Fakat diğer taraftan, TÜRSAB üyesi olan ve sayıları yaklaşık 5.500’ün üzerinde olarak telaffuz edilen üyelerden sadece 2.060’ının seçimlere katılmış olması biraz kafa karıştıran bir durum. Şöyle ki, eğer telaffuz edilen üye sayısı 5.500’ün üzerinde ise son genel kurul seçimlerine katılım, toplam üye sayısının sadece yüzde 37,5’si demektir. Sayın Başaran Ulusoy’un almış olduğu 1.168 oy ise toplam üye sayısının sadece yüzde 21’ine tekabül etmektedir. 
Sanıyorum yetkililer şu andaki mevcut faal TÜRSAB üyesi seyahat acente sayısının güncel halinin ne olduğunu açıklayacaklardır. Ama görünen o ki, TÜRSAB üyesi seyahat acentelerinin tamamının genel kurula katıldığını söylemek çok zor. Bu durumu değişik açılardan irdeleyebiliriz;
* Üyelerden seçimlere katılsa da bir şeyin değişeceğine inanmayanların olması.
* TÜRSAB genel kurulunun İstanbul da yapılmasından dolayı, bu şehrin trafik keşmekeşine girmekten çekinen üyelerin çoğunlukta olması.
* Sadece seçimden seçime kendileri ile ilgilenildiği hissine katılan üyelerin, seçimlere katılmayarak durumu protesto etmeleri.
* TÜRSAB Bölgesel Yürütme Kurulları’na bağlı denetim görevlilerinin turizm sezonunda yeterli denetimler yapmamalarından dolayı üye işletmelerin sürekli zarara uğramaları.
* Çoğu üye acentenin, sadece mecburi olduğu için TÜRSAB üyesi olması.

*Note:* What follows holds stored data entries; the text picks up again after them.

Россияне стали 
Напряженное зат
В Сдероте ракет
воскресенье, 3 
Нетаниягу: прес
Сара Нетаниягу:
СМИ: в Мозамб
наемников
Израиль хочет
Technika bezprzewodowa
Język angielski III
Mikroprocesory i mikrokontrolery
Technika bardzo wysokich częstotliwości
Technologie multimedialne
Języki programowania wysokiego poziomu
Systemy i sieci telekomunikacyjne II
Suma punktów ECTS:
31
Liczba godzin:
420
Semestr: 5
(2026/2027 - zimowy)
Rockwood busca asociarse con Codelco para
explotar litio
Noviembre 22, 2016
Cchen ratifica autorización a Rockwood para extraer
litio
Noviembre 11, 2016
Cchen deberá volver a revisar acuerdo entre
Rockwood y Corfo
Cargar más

* TÜRSAB’ın çoğu üye gözünde, asli görevi olan seyahat acentelerinin büyük zarar gördüğü  “kaçak acentecilik faaliyetlerini”  engellemek için yoğun bir faaliyet içinde olmaması
* TÜRSAB’ın Kültür ve Turizm Bakanlığı’ndan işletmeciliklerini aldığı müze ve ören yerlerinin işletmeciliğine daha fazla zaman harcaması vb.. nedenler sayılabilir.

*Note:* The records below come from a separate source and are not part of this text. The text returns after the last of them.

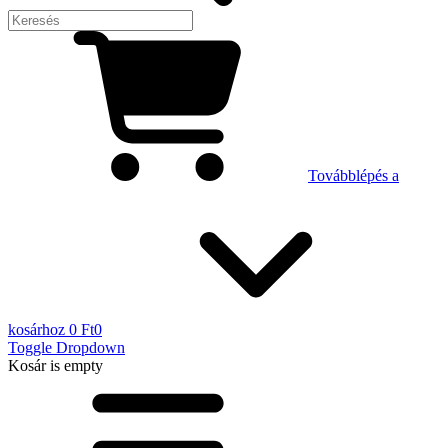
Továbblépés a
kosárhoz
0 Ft
0
Toggle Dropdown
Kosár
is empty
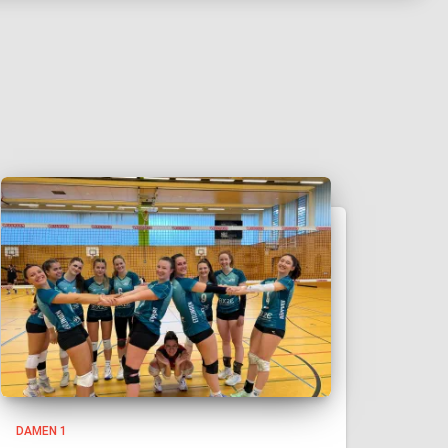
DAMEN 1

İşletmeciliği Kültür ve Turizm Bakanlığı tarafından TÜRSAB’a devredilen müze ve ören yerlerinde, bu  “işletmeciliğin devrinden” sonra nelerin değiştiği noktasını incelediğimizde de, sadece girişlerdeki banko sistemi, daha önce zorunlu olmayan ama şimdilerde neredeyse müzelerin bahçelerinde bile rehberlerin gruba kulaklıklı mikrofon aleti kullanmadan konuşmalarının yasaklanması ve ören yerlerindeki  “müze kafelerden”  bahsedebiliriz.

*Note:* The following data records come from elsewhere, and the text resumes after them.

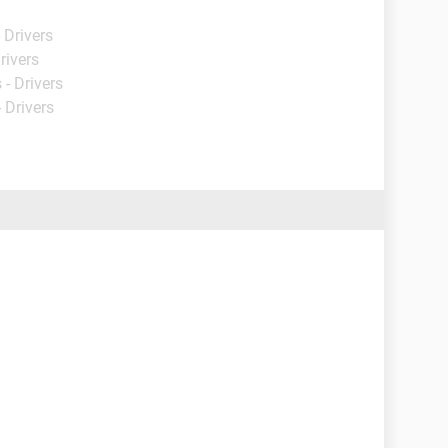
 Drivers
rivers
- Drivers
 Drivers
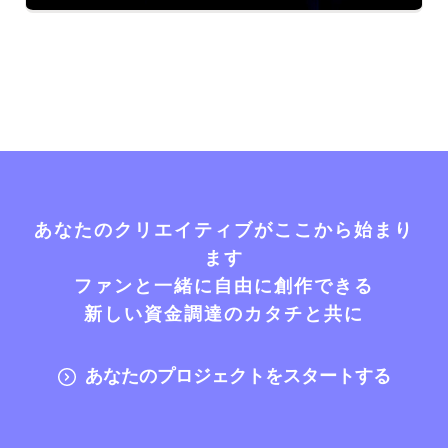
あなたのクリエイティブがここから始まり
ます
ファンと一緒に自由に創作できる
新しい資金調達のカタチと共に
あなたのプロジェクトをスタートする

Buradan hükümet edenlere tavsiyem, Kültür ve Turizm Bakanlığı ile TÜRSAB arasındaki “Müze ve Ören Yerlerinin İşletmecilik Sözleşmesinin” acilen feshedilmesi yönündedir. Öyle ki, asli görevi seyahat acentelerinin  “kaçak acentecilik faaliyetleri” sonucunda maruz kaldıkları haksız rekabet ortamını  “denetim yetkisini kullanarak” ortadan kaldırmak olan TÜRSAB’ın, Türkiye Cumhuriyeti Devleti’nin ve dolayısı ile onun her vatandaşının üzerinde hakkı olan, müze ve ören yerlerinin işletmeciliği tekrar Kültür ve Turizm Bakanlığı tarafından yapılmalıdır.